[Opening RECORD SET section]
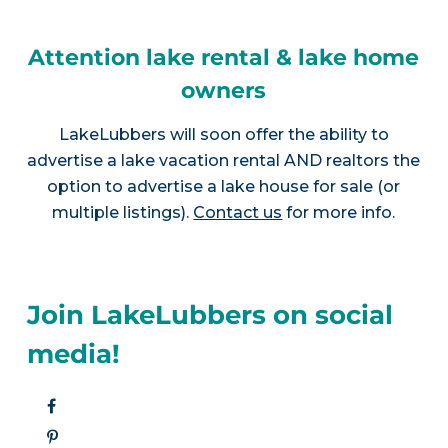
Attention lake rental & lake home
owners
LakeLubbers will soon offer the ability to
advertise a lake vacation rental AND realtors the
option to advertise a lake house for sale (or
multiple listings).
Contact us
for more info.
Join LakeLubbers on social
media!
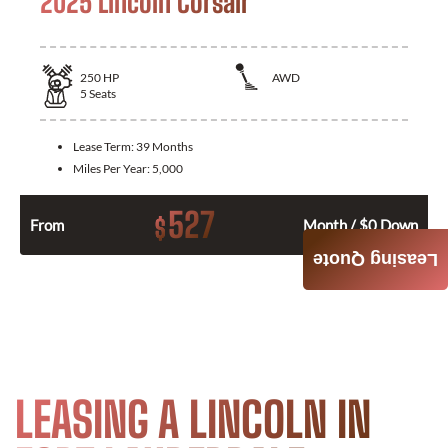
2025 Lincoln Corsair
250
HP
AWD
5
Seats
Lease Term:
39 Months
Miles Per Year:
5,000
527
$
From
Month / $0 Down
Leasing Quote
LEASING A LINCOLN IN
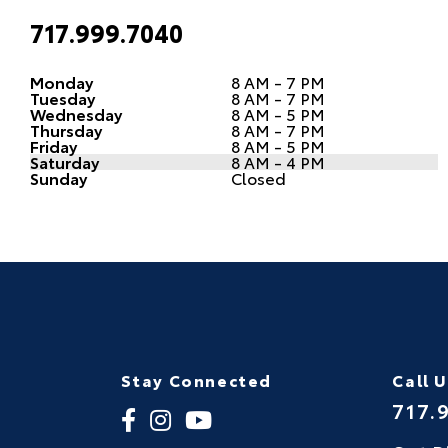
717.999.7040
Monday
8 AM - 7 PM
Tuesday
8 AM - 7 PM
Wednesday
8 AM - 5 PM
Thursday
8 AM - 7 PM
Friday
8 AM - 5 PM
Saturday
8 AM - 4 PM
Sunday
Closed
Stay Connected
Call 
717.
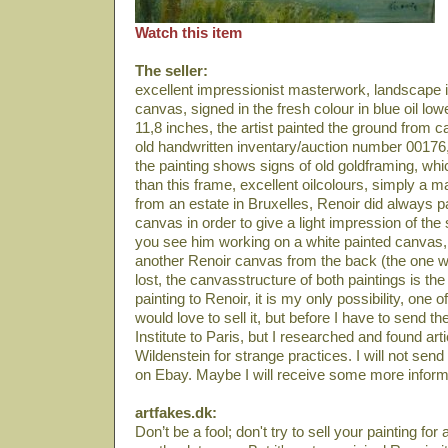
Watch this item
The seller:
excellent impressionist masterwork, landscape in 
canvas, signed in the fresh colour in blue oil low
11,8 inches, the artist painted the ground from c
old handwritten inventary/auction number 00176,
the painting shows signs of old goldframing, whic
than this frame, excellent oilcolours, simply a 
from an estate in Bruxelles, Renoir did always p
canvas in order to give a light impression of the
you see him working on a white painted canvas,
another Renoir canvas from the back (the one wi
lost, the canvasstructure of both paintings is the s
painting to Renoir, it is my only possibility, one
would love to sell it, but before I have to send th
Institute to Paris, but I researched and found art
Wildenstein for strange practices. I will not send
on Ebay. Maybe I will receive some more inform
artfakes.dk:
Don’t be a fool; don't try to sell your painting for a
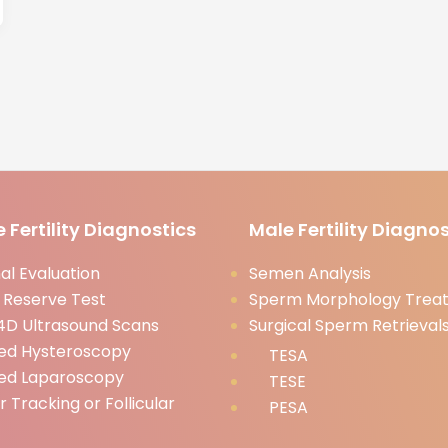
 Fertility Diagnostics
Male Fertility Diagnos
l Evaluation
Semen Analysis
 Reserve Test
Sperm Morphology Trea
D Ultrasound Scans
Surgical Sperm Retrieval
ed Hysteroscopy
TESA
ed Laparoscopy
TESE
ar Tracking or Follicular
PESA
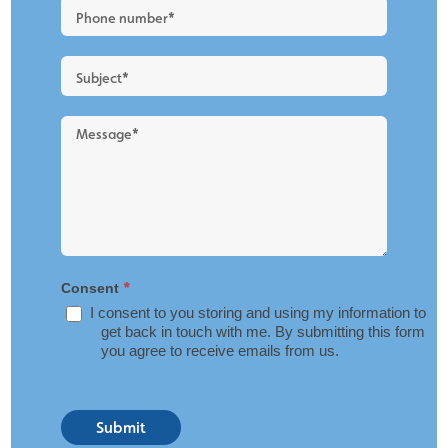
Blog
Layout
*
Consent
I consent to you storing and using my information to
get back in touch with me. By submitting this form
you agree to receive emails from us.
Submit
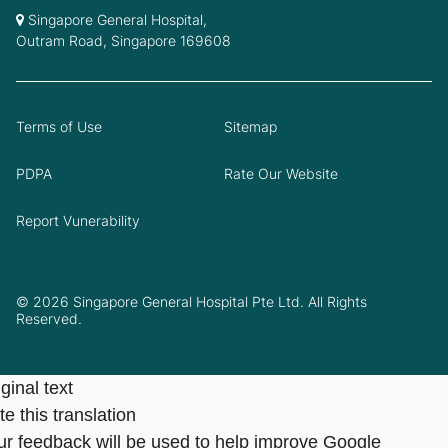
Singapore General Hospital,
Outram Road, Singapore 169608
Terms of Use
Sitemap
PDPA
Rate Our Website
Report Vunerability
© 2026 Singapore General Hospital Pte Ltd. All Rights
Reserved.
ginal text
e this translation
ur feedback will be used to help improve Google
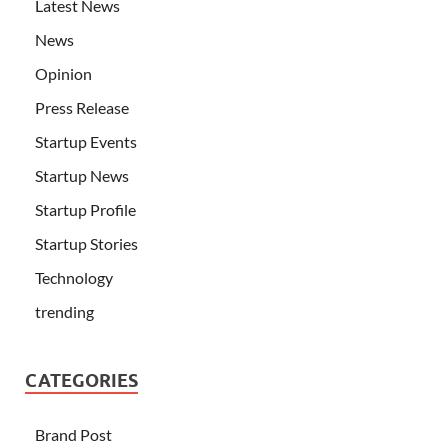
Latest News
News
Opinion
Press Release
Startup Events
Startup News
Startup Profile
Startup Stories
Technology
trending
CATEGORIES
Brand Post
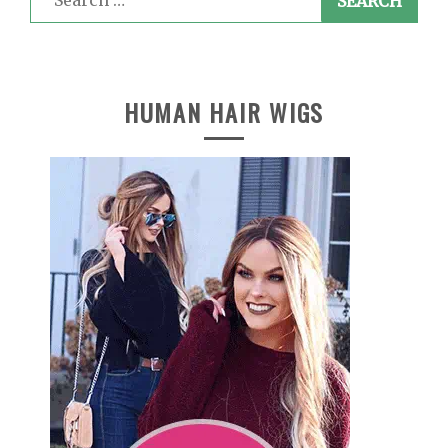
for:
HUMAN HAIR WIGS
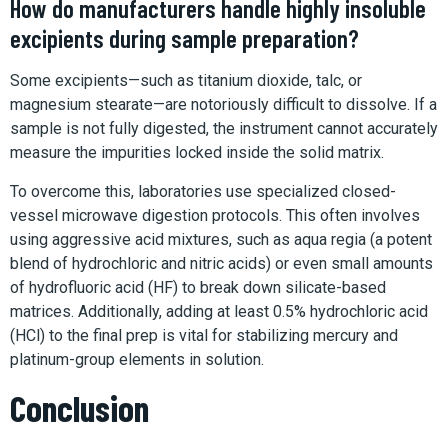
How do manufacturers handle highly insoluble
excipients during sample preparation?
Some excipients—such as titanium dioxide, talc, or
magnesium stearate—are notoriously difficult to dissolve. If a
sample is not fully digested, the instrument cannot accurately
measure the impurities locked inside the solid matrix.
To overcome this, laboratories use specialized closed-
vessel microwave digestion protocols. This often involves
using aggressive acid mixtures, such as aqua regia (a potent
blend of hydrochloric and nitric acids) or even small amounts
of hydrofluoric acid (HF) to break down silicate-based
matrices. Additionally, adding at least 0.5% hydrochloric acid
(HCl) to the final prep is vital for stabilizing mercury and
platinum-group elements in solution.
Conclusion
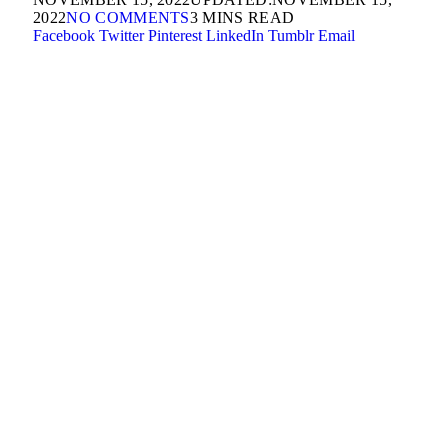
2022
NO COMMENTS
3 MINS READ
Facebook
Twitter
Pinterest
LinkedIn
Tumblr
Email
[Closing RECORD SET section]
WHAT IS BEING ASKED>
A word-for-word copy of the data, without its pictures, is what is needed.

TASK RESPONSE>
Attention lake rental & lake home
owners
LakeLubbers will soon offer the ability to
advertise a lake vacation rental AND realtors the
option to advertise a lake house for sale (or
multiple listings).
Contact us
for more info.
Join LakeLubbers on social
media!
2025 Lincoln Corsair
250
HP
AWD
5
Seats
Lease Term:
39 Months
Miles Per Year:
5,000
527
$
From
Month / $0 Down
Leasing Quote
LEASING A LINCOLN IN
717.999.7040
Monday
8 AM - 7 PM
Tuesday
8 AM - 7 PM
Wednesday
8 AM - 5 PM
Thursday
8 AM - 7 PM
Friday
8 AM - 5 PM
Saturday
8 AM - 4 PM
Sunday
Closed
Stay Connected
Call 
717.
Watch this item
The seller:
excellent impressionist masterwork, landscape in 
canvas, signed in the fresh colour in blue oil low
11,8 inches, the artist painted the ground from c
old handwritten inventary/auction number 00176,
the painting shows signs of old goldframing, whic
than this frame, excellent oilcolours, simply a 
from an estate in Bruxelles, Renoir did always p
canvas in order to give a light impression of the
you see him working on a white painted canvas,
another Renoir canvas from the back (the one wi
lost, the canvasstructure of both paintings is the s
painting to Renoir, it is my only possibility, one
would love to sell it, but before I have to send th
Institute to Paris, but I researched and found art
Wildenstein for strange practices. I will not send
on Ebay. Maybe I will receive some more inform
artfakes.dk:
Don’t be a fool; don't try to sell your painting for a
 Fertility Diagnostics
Male Fertility Diagnos
l Evaluation
Semen Analysis
 Reserve Test
Sperm Morphology Trea
D Ultrasound Scans
Surgical Sperm Retrieval
ed Hysteroscopy
TESA
ed Laparoscopy
TESE
ar Tracking or Follicular
PESA
Blog
Layout
*
Consent
I consent to you storing and using my information to
get back in touch with me. By submitting this form
you agree to receive emails from us.
Submit
Singapore General Hospital,
Outram Road, Singapore 169608
Terms of Use
Sitemap
PDPA
Rate Our Website
Report Vunerability
© 2026 Singapore General Hospital Pte Ltd. All Rights
Reserved.
ginal text
e this translation
ur feedback will be used to help improve Google
Latest News
News
Opinion
Press Release
Startup Events
Startup News
Startup Profile
Startup Stories
Technology
trending
CATEGORIES
Brand Post
for:
HUMAN HAIR WIGS
How do manufacturers handle highly insoluble
excipients during sample preparation?
Some excipients—such as titanium dioxide, talc, or
magnesium stearate—are notoriously difficult to dissolve. If a
sample is not fully digested, the instrument cannot accurately
measure the impurities locked inside the solid matrix.
To overcome this, laboratories use specialized closed-
vessel microwave digestion protocols. This often involves
using aggressive acid mixtures, such as aqua regia (a potent
blend of hydrochloric and nitric acids) or even small amounts
of hydrofluoric acid (HF) to break down silicate-based
matrices. Additionally, adding at least 0.5% hydrochloric acid
(HCl) to the final prep is vital for stabilizing mercury and
platinum-group elements in solution.
Conclusion
2022
NO COMMENTS
3 MINS READ
Facebook
Twitter
Pinterest
LinkedIn
Tumblr
Email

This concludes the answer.